Патриархальные представления о крамоле, во многом определявшие отношение властей и их бюрократических аппаратов к инакомыслию, вполне сочетались с политической прагматикой режима, ибо опасны для него были не только, а иногда даже и не столько те или иные альтернативные мысли сами по себе, сколько потенциальная опасность свободного высказывания любых мыслей, пусть даже и вполне марксистских.
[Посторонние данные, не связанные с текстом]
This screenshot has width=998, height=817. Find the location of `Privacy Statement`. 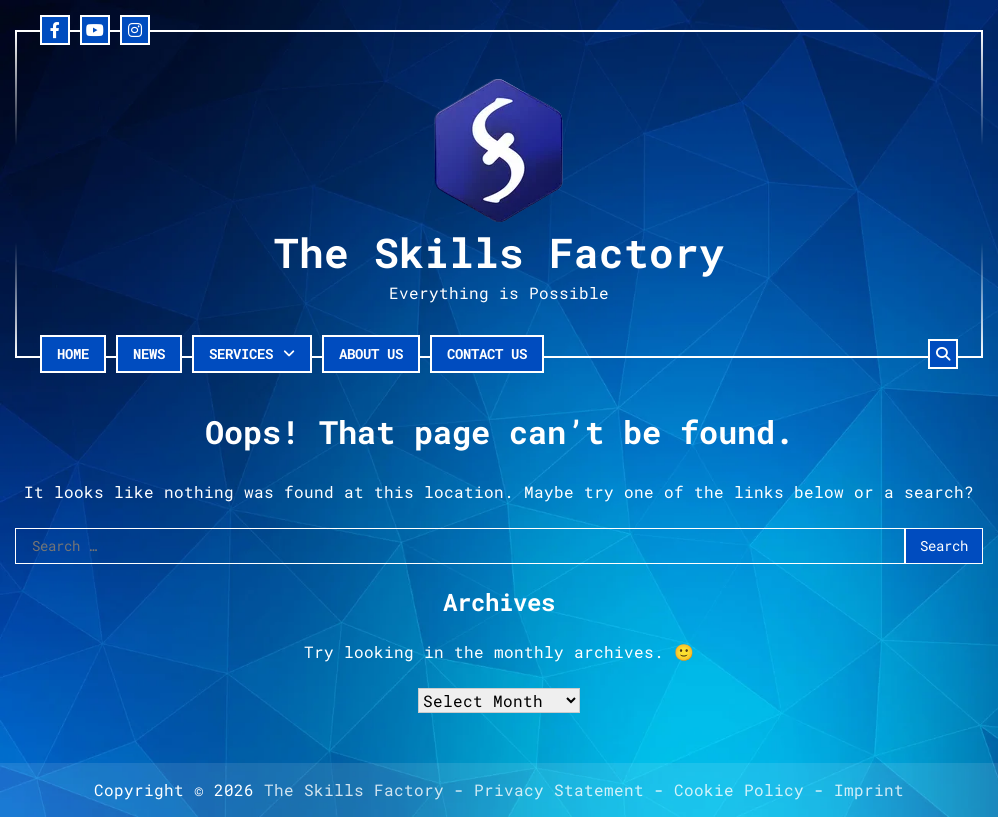

Privacy Statement is located at coordinates (559, 789).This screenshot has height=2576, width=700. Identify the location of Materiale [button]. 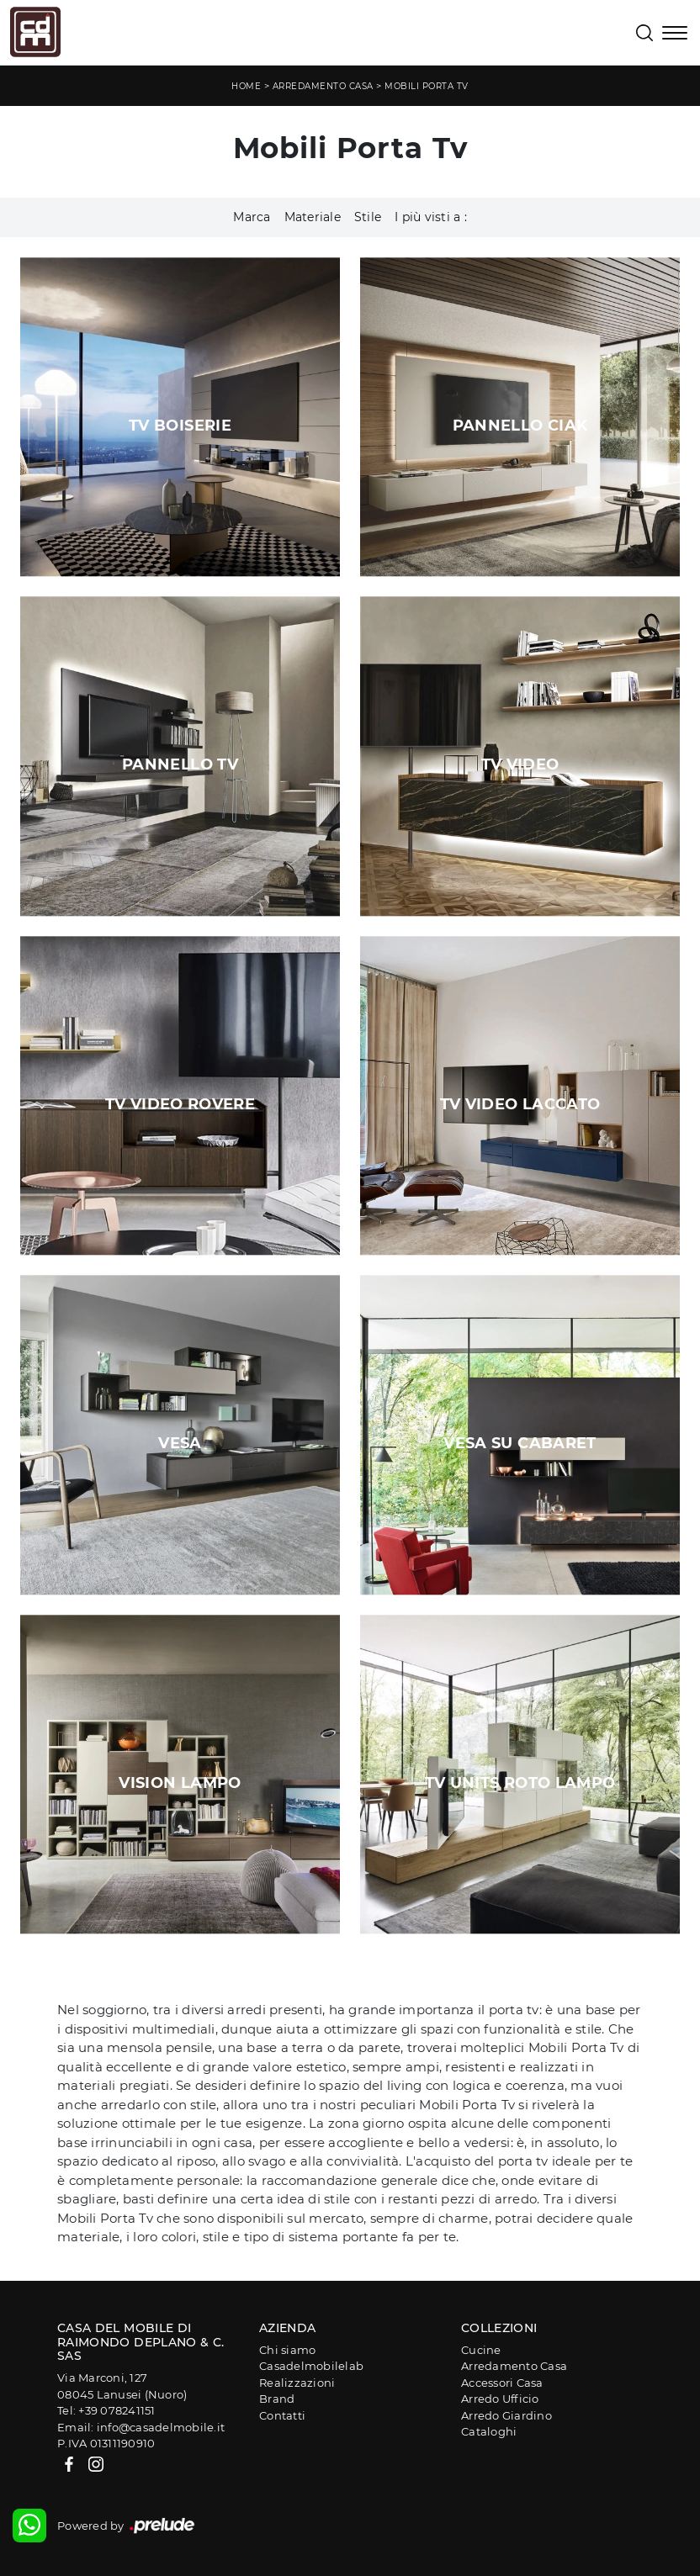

Для коммунистических властей фактически не существовало идеологических вариаций и оттенков, так же как и их мотивированного приятия или отвержения, «дружественных» и «недружественных» идеологических конструкций.

Чтобы убедиться в том, что «допущение» «уклонов» само по себе, неважно каких, было чревато гибелью режима, достаточно вспомнить о крахе коммунизма в СССР. Политически и идеологически коммунизм рухнул не потому, что его разрушила либеральная антикоммунистическая критика, а потому, что он допустил критику как таковую, открылся для ударов как либералов, так и социалистов, как монархистов, так и эгалитаристов, то есть совершенно противоположных идеологических течений, ни на минуту не перестававших враждовать друг с другом, но приложивших все силы для того, чтобы сделать свое взаимное отрицание легальным, то есть уничтожить «коммунизм» как особый тип бюрократически организованной «партии-государства».

Стоит ли удивляться, что люди, взгляды и действия которых привели их в послесталинские, казалось бы, более либеральные времена к аресту и на скамью подсудимых, занимали порой диаметрально противоположные политические и идеологические позиции. Объединяли же этих людей, повторю это еще раз, даже не критика и противостояние власти сами по себе, не антикоммунизм, а отношение режима к крамоле. Это вполне религиозное отношение к инакомыслию как к ереси допускало на каждый данный момент одну-единственную интерпретацию Истины, списки утвержденных Политбюро героев и врагов, перечни «плохих» и «хороших» исторических событий и даже научных открытий.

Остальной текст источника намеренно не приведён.